Cloud Computing Law: Data Protection and Cybersecurity
- Protecting Personal Data in the Cloud
- This week, you'll learn how data protection laws regulate the processing of personal data in cloud services. We will focus, in particular, on the rules applying to cloud service providers and their customers as 'processors' and 'controllers' under the EU's General Data Protection Regulation (GDPR). We will explore the principles that must be followed and consider the legal grounds for processing personal data in the cloud, as well as how individuals might exercise their rights and the potential consequences for cloud providers of failing to comply with their obligations. By the end of this week, you'll be able to identify what is regulated as personal data and analyse what cloud providers and their customers must do to ensure compliance with the GDPR.
- International Data Transfers and Cloud Services
- This week, you'll learn how the GDPR applies to international transfers of data in cloud computing. First, we will examine the broad territorial scope of the GDPR in the context of cloud computing. Then we will explore how GDPR may restrict international transfers of cloud data; the legal mechanisms that may be relied on to justify regulated transfers; and possible exceptions to the transfer restriction. By the end of this week, you'll be able to explain the international reach of GDPR and how its data transfer rules apply to cloud providers and their customers.
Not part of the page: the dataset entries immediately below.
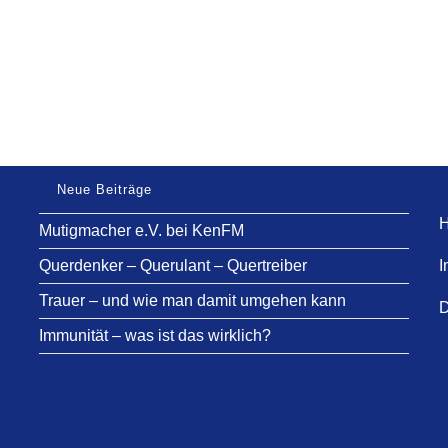
Neue Beiträge
H
Mutigmacher e.V. bei KenFM
Querdenker – Querulant – Quertreiber
I
Trauer – und wie man damit umgehen kann
D
Immunität – was ist das wirklich?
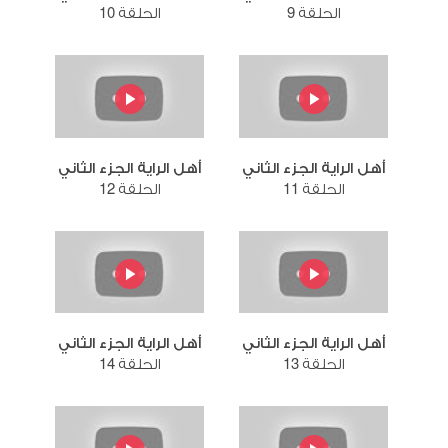
الحلقة 9
الحلقة 10
أهل الراية الجزء الثاني
أهل الراية الجزء الثاني
الحلقة 11
الحلقة 12
أهل الراية الجزء الثاني
أهل الراية الجزء الثاني
الحلقة 13
الحلقة 14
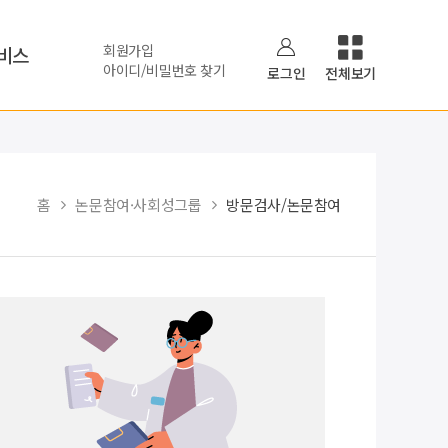
회원가입
비스
아이디/비밀번호 찾기
로그인
전체보기
홈
논문참여·사회성그룹
방문검사/논문참여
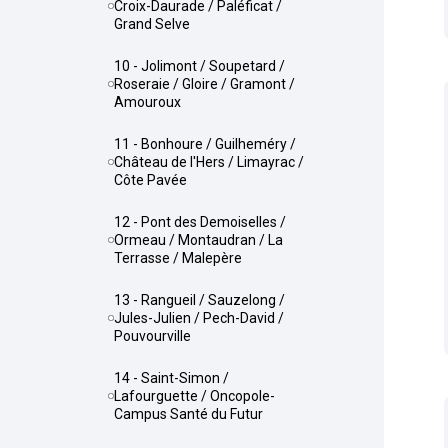
Croix-Daurade / Paléficat /
Grand Selve
10 - Jolimont / Soupetard /
Roseraie / Gloire / Gramont /
Amouroux
11 - Bonhoure / Guilheméry /
Château de l'Hers / Limayrac /
Côte Pavée
12 - Pont des Demoiselles /
Ormeau / Montaudran / La
Terrasse / Malepère
13 - Rangueil / Sauzelong /
Jules-Julien / Pech-David /
Pouvourville
14 - Saint-Simon /
Lafourguette / Oncopole-
Campus Santé du Futur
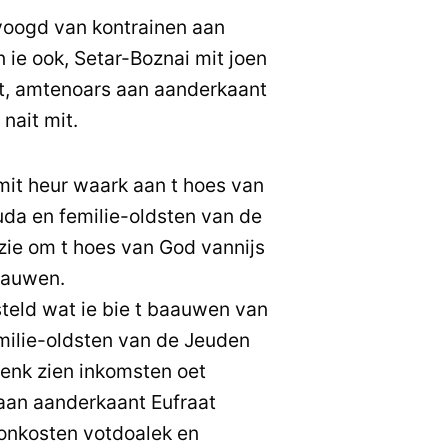
dvoogd van kontrainen aan
 ie ook, Setar-Boznai mit joen
t, amtenoars aan aanderkaant
nait mit.
it heur waark aan t hoes van
da en femilie-oldsten van de
ie om t hoes van God vannijs
baauwen.
teld wat ie bie t baauwen van
milie-oldsten van de Jeuden
enk zien inkomsten oet
 aan aanderkaant Eufraat
onkosten votdoalek en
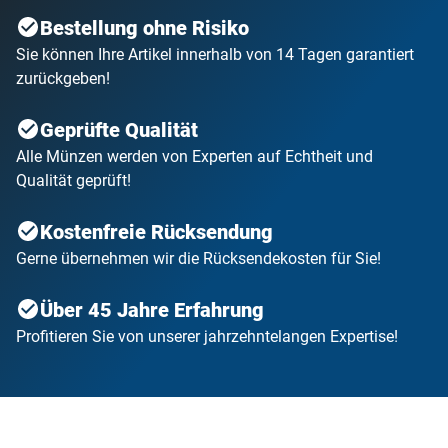
Bestellung ohne Risiko
Sie können Ihre Artikel innerhalb von 14 Tagen garantiert
zurückgeben!
Geprüfte Qualität
Alle Münzen werden von Experten auf Echtheit und
Qualität geprüft!
Kostenfreie Rücksendung
Gerne übernehmen wir die Rücksendekosten für Sie!
Über 45 Jahre Erfahrung
Profitieren Sie von unserer jahrzehntelangen Expertise!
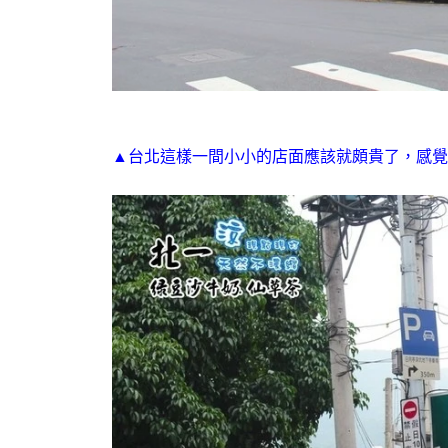
▲台北這樣一間小小的店面應該就頗貴了，感覺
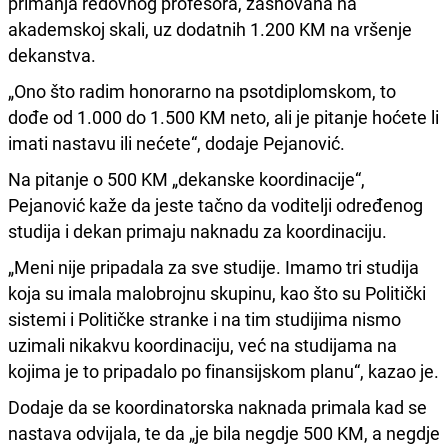
primanja redovnog profesora, zasnovana na
akademskoj skali, uz dodatnih 1.200 KM na vršenje
dekanstva.
„Ono što radim honorarno na psotdiplomskom, to
dođe od 1.000 do 1.500 KM neto, ali je pitanje hoćete li
imati nastavu ili nećete“, dodaje Pejanović.
Na pitanje o 500 KM „dekanske koordinacije“,
Pejanović kaže da jeste tačno da voditelji određenog
studija i dekan primaju naknadu za koordinaciju.
„Meni nije pripadala za sve studije. Imamo tri studija
koja su imala malobrojnu skupinu, kao što su Politički
sistemi i Političke stranke i na tim studijima nismo
uzimali nikakvu koordinaciju, već na studijama na
kojima je to pripadalo po finansijskom planu“, kazao je.
Dodaje da se koordinatorska naknada primala kad se
nastava odvijala, te da „je bila negdje 500 KM, a negdje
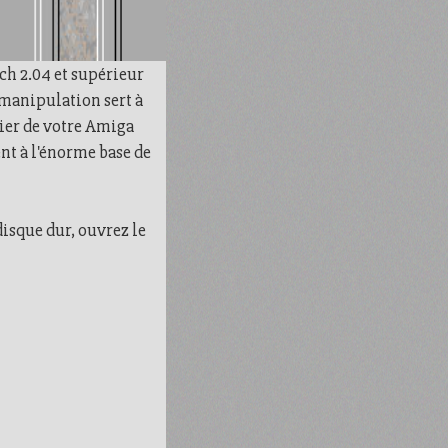
nch 2.04 et supérieur
 manipulation sert à
chier de votre Amiga
ent à l'énorme base de
disque dur, ouvrez le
- Cybersecurity, Cloud, and Critical Infrastructure
- This week, you'll learn about the regulation of cloud services as critical infrastructure under the Network and Information Security ('NIS') Directive. First, we'll look which cloud services need to comply with this Directive. Then, we'll review the obligations to keep cloud services secure and to report security incidents to a regulator. By the end of this week, you'll be able to describe how a cloud provider can comply with the NIS Directive, as well as the possible penalties for breaking the rules.